—¿Pero ahora?
—Ahora no me veo en absoluto. Porque no tengo esencia ninguna. No soy yo mismo.
—Pero recuerdas. Esta conversación ya la recuerdas, y haberme mirado. Eso es indudable.
—Sí —dijo él—. Te recuerdo. Y recuerdo estar aquí y verte. Pero no hay ningún yo tras mis ojos. Me siento cansado y estúpido incluso cuando soy agudo y brillante.
Esbozó una sonrisa encantadora y Wang-mu apreció de nuevo la auténtica diferencia entre Peter y el holograma del Hegemón.
Era como él decía: incluso en su momento de mayor autodesprecio, este Peter Wiggin tenía los ojos encendidos de furia. Era peligroso. Se notaba nada más verlo. Cuando te miraba a los ojos, podías imaginarlo planeando cómo y cuándo morirías.
—No soy yo mismo —dijo Peter.
—Dices eso para controlarte —respondió Wang-mu. Aunque era una suposición, estaba segura de que tenía razón—. Te encanta impedirte hacer lo que deseas.
Peter suspiró, se inclinó hacia delante y apoyó la cabeza sobre el terminal, la oreja apretada contra la fría superficie de plástico.
—¿Qué deseas? —dijo ella, temerosa de la respuesta.
—Márchate.
—¿Adónde puedo ir?
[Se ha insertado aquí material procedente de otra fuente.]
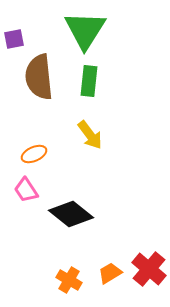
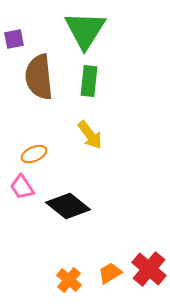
pink trapezoid: moved 4 px left, 3 px up
black diamond: moved 3 px left, 8 px up
orange cross: rotated 10 degrees clockwise
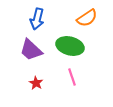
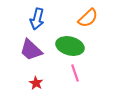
orange semicircle: moved 1 px right; rotated 10 degrees counterclockwise
pink line: moved 3 px right, 4 px up
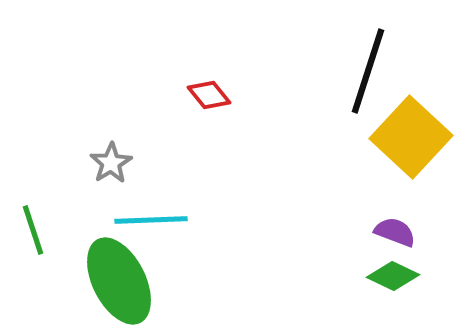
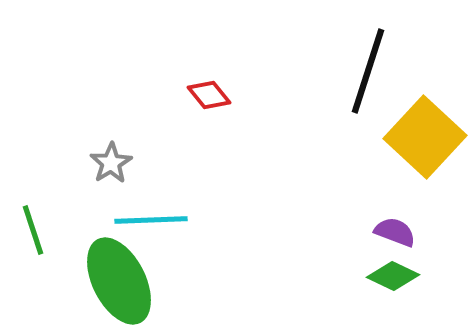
yellow square: moved 14 px right
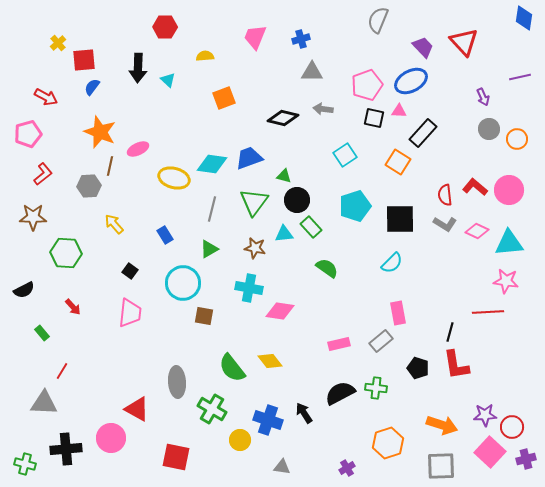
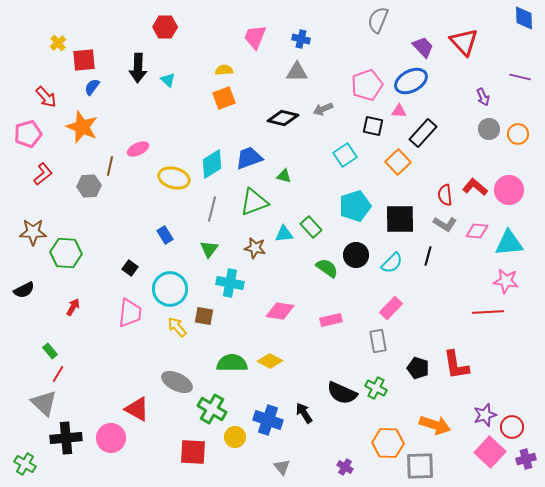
blue diamond at (524, 18): rotated 10 degrees counterclockwise
blue cross at (301, 39): rotated 30 degrees clockwise
yellow semicircle at (205, 56): moved 19 px right, 14 px down
gray triangle at (312, 72): moved 15 px left
purple line at (520, 77): rotated 25 degrees clockwise
red arrow at (46, 97): rotated 20 degrees clockwise
gray arrow at (323, 109): rotated 30 degrees counterclockwise
black square at (374, 118): moved 1 px left, 8 px down
orange star at (100, 132): moved 18 px left, 5 px up
orange circle at (517, 139): moved 1 px right, 5 px up
orange square at (398, 162): rotated 15 degrees clockwise
cyan diamond at (212, 164): rotated 40 degrees counterclockwise
black circle at (297, 200): moved 59 px right, 55 px down
green triangle at (254, 202): rotated 32 degrees clockwise
brown star at (33, 217): moved 15 px down
yellow arrow at (114, 224): moved 63 px right, 103 px down
pink diamond at (477, 231): rotated 20 degrees counterclockwise
green triangle at (209, 249): rotated 24 degrees counterclockwise
black square at (130, 271): moved 3 px up
cyan circle at (183, 283): moved 13 px left, 6 px down
cyan cross at (249, 288): moved 19 px left, 5 px up
red arrow at (73, 307): rotated 108 degrees counterclockwise
pink rectangle at (398, 313): moved 7 px left, 5 px up; rotated 55 degrees clockwise
black line at (450, 332): moved 22 px left, 76 px up
green rectangle at (42, 333): moved 8 px right, 18 px down
gray rectangle at (381, 341): moved 3 px left; rotated 60 degrees counterclockwise
pink rectangle at (339, 344): moved 8 px left, 24 px up
yellow diamond at (270, 361): rotated 25 degrees counterclockwise
green semicircle at (232, 368): moved 5 px up; rotated 128 degrees clockwise
red line at (62, 371): moved 4 px left, 3 px down
gray ellipse at (177, 382): rotated 60 degrees counterclockwise
green cross at (376, 388): rotated 20 degrees clockwise
black semicircle at (340, 393): moved 2 px right; rotated 128 degrees counterclockwise
gray triangle at (44, 403): rotated 40 degrees clockwise
purple star at (485, 415): rotated 15 degrees counterclockwise
orange arrow at (442, 425): moved 7 px left
yellow circle at (240, 440): moved 5 px left, 3 px up
orange hexagon at (388, 443): rotated 20 degrees clockwise
black cross at (66, 449): moved 11 px up
red square at (176, 457): moved 17 px right, 5 px up; rotated 8 degrees counterclockwise
green cross at (25, 464): rotated 15 degrees clockwise
gray square at (441, 466): moved 21 px left
gray triangle at (282, 467): rotated 42 degrees clockwise
purple cross at (347, 468): moved 2 px left, 1 px up; rotated 28 degrees counterclockwise
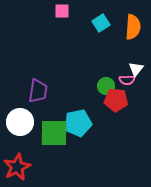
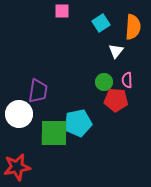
white triangle: moved 20 px left, 18 px up
pink semicircle: rotated 91 degrees clockwise
green circle: moved 2 px left, 4 px up
white circle: moved 1 px left, 8 px up
red star: rotated 16 degrees clockwise
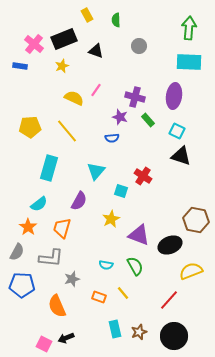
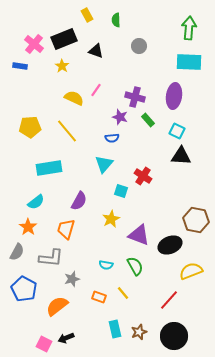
yellow star at (62, 66): rotated 16 degrees counterclockwise
black triangle at (181, 156): rotated 15 degrees counterclockwise
cyan rectangle at (49, 168): rotated 65 degrees clockwise
cyan triangle at (96, 171): moved 8 px right, 7 px up
cyan semicircle at (39, 204): moved 3 px left, 2 px up
orange trapezoid at (62, 228): moved 4 px right, 1 px down
blue pentagon at (22, 285): moved 2 px right, 4 px down; rotated 25 degrees clockwise
orange semicircle at (57, 306): rotated 75 degrees clockwise
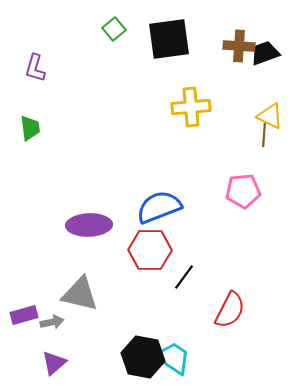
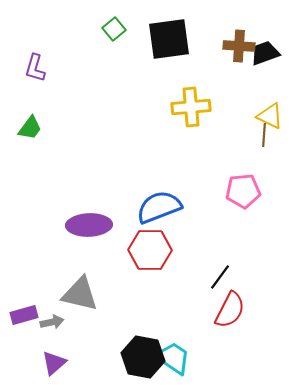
green trapezoid: rotated 44 degrees clockwise
black line: moved 36 px right
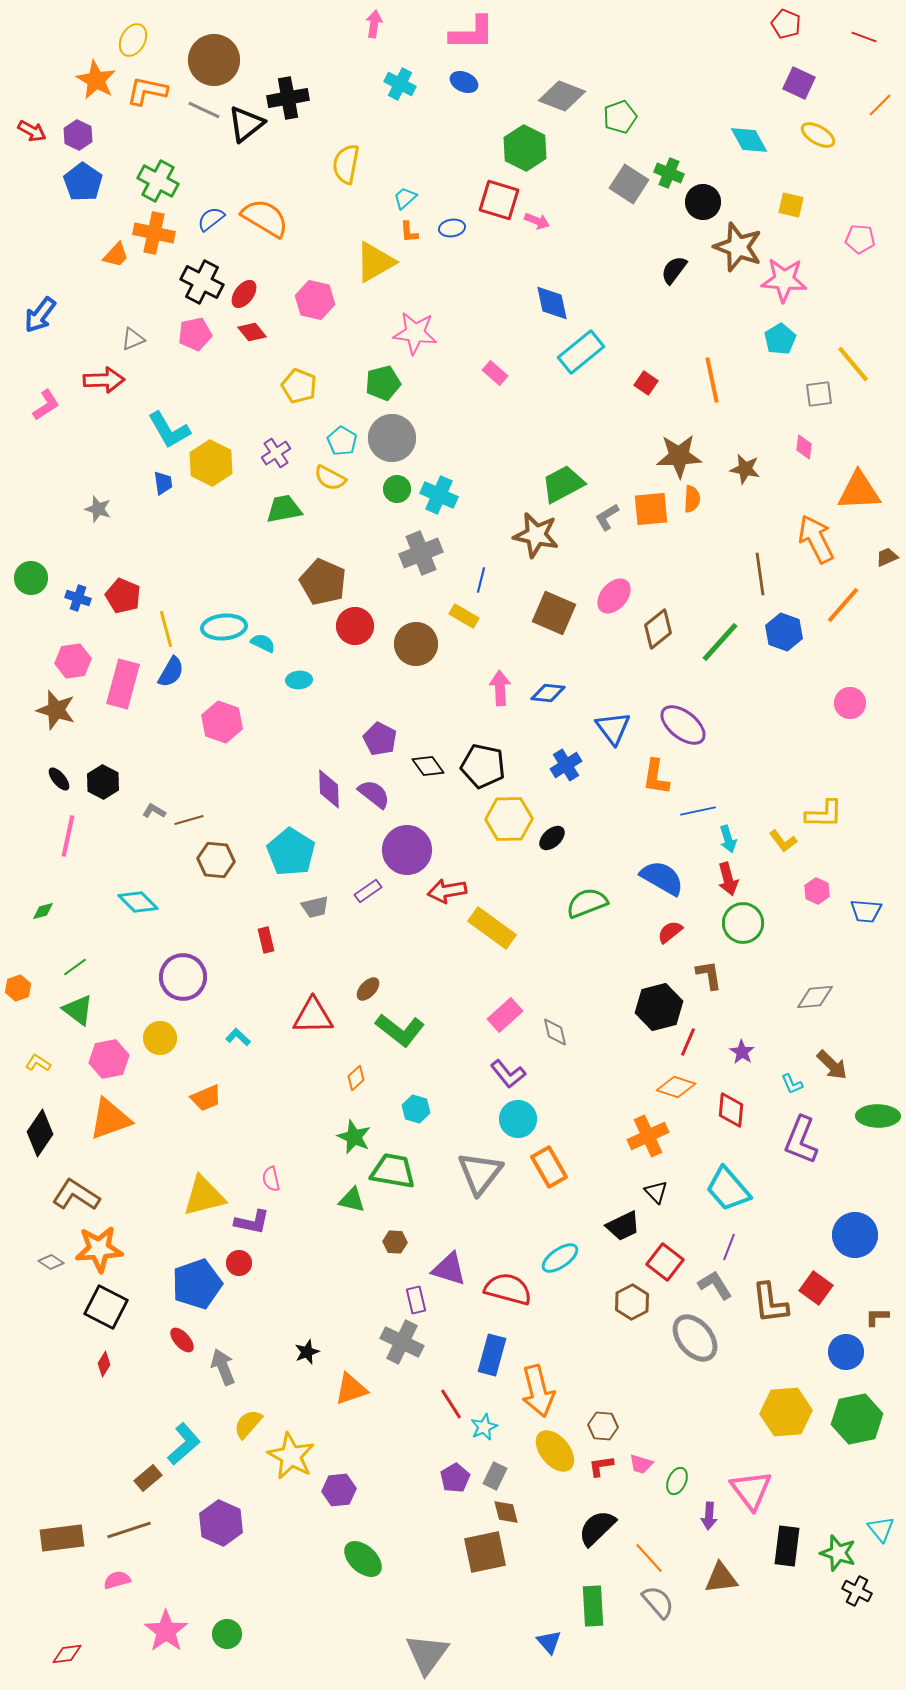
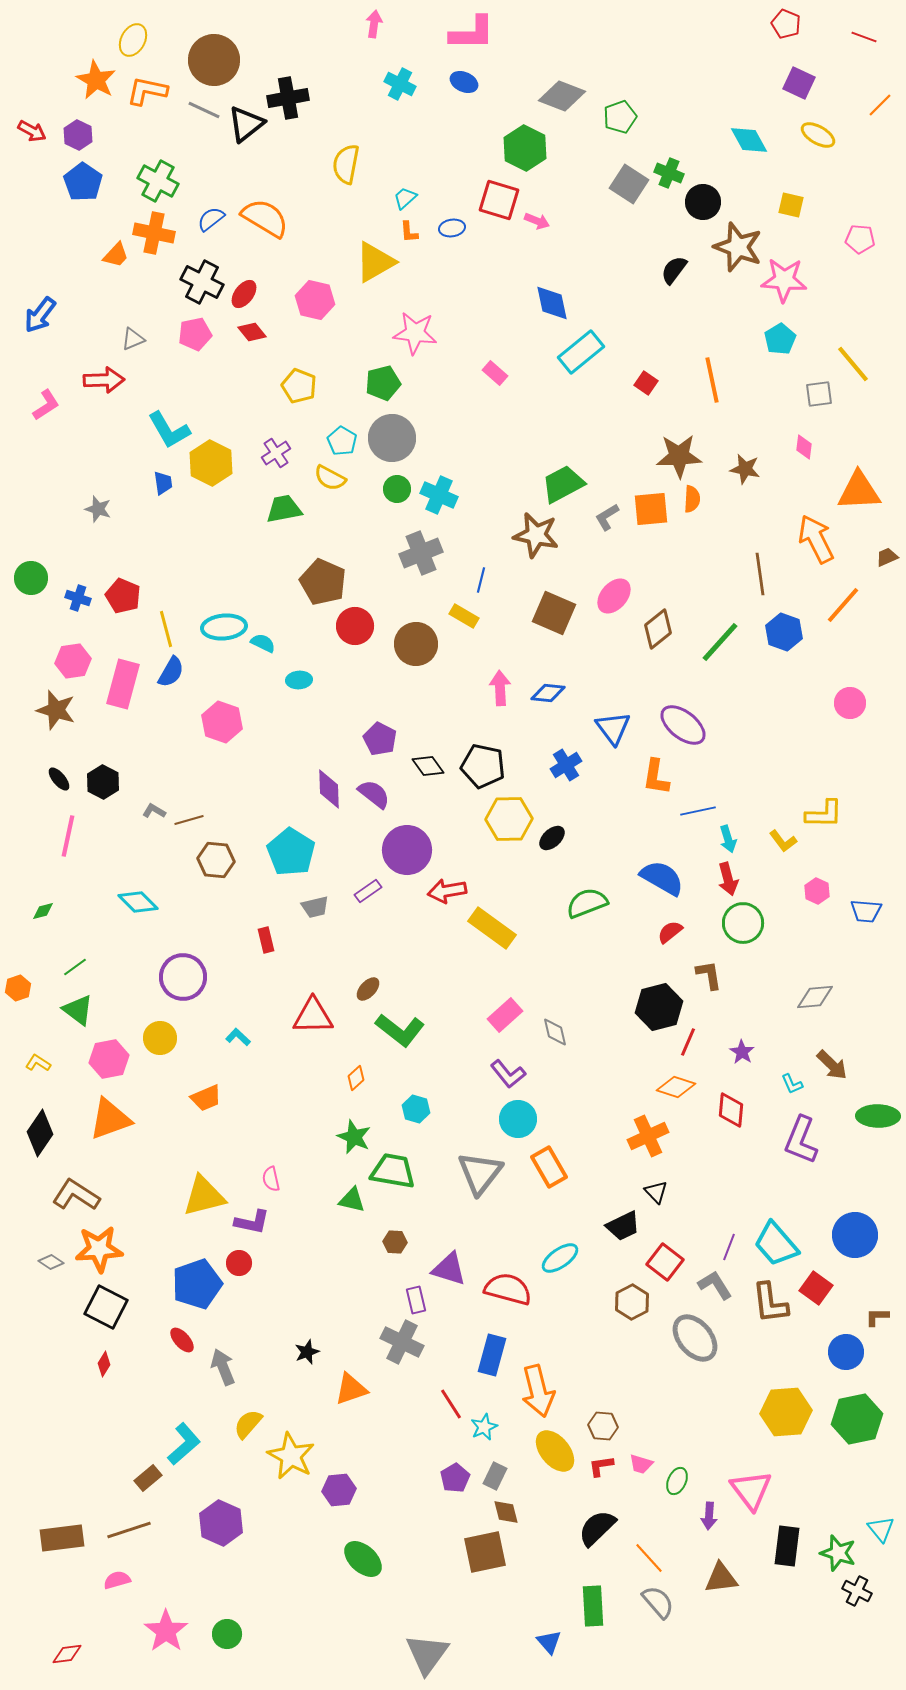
cyan trapezoid at (728, 1189): moved 48 px right, 55 px down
Esta gran nave tuya sólo tiene una estancia.
—Abre la puerta y sal.
—¿Pretendes matarme? ¿Arrojarme al espacio donde me congelaré antes incluso de asfixiarme?
Él se incorporó y la miró, desconcertado.
—¿Espacio?
Su confusión la confundió.
¿Dónde estaban sino en el espacio? Allí era adonde iban las astronaves, al espacio.
Excepto ésta, por supuesto.
Cuando él vio que Wang-mu comprendía, se echó a reír.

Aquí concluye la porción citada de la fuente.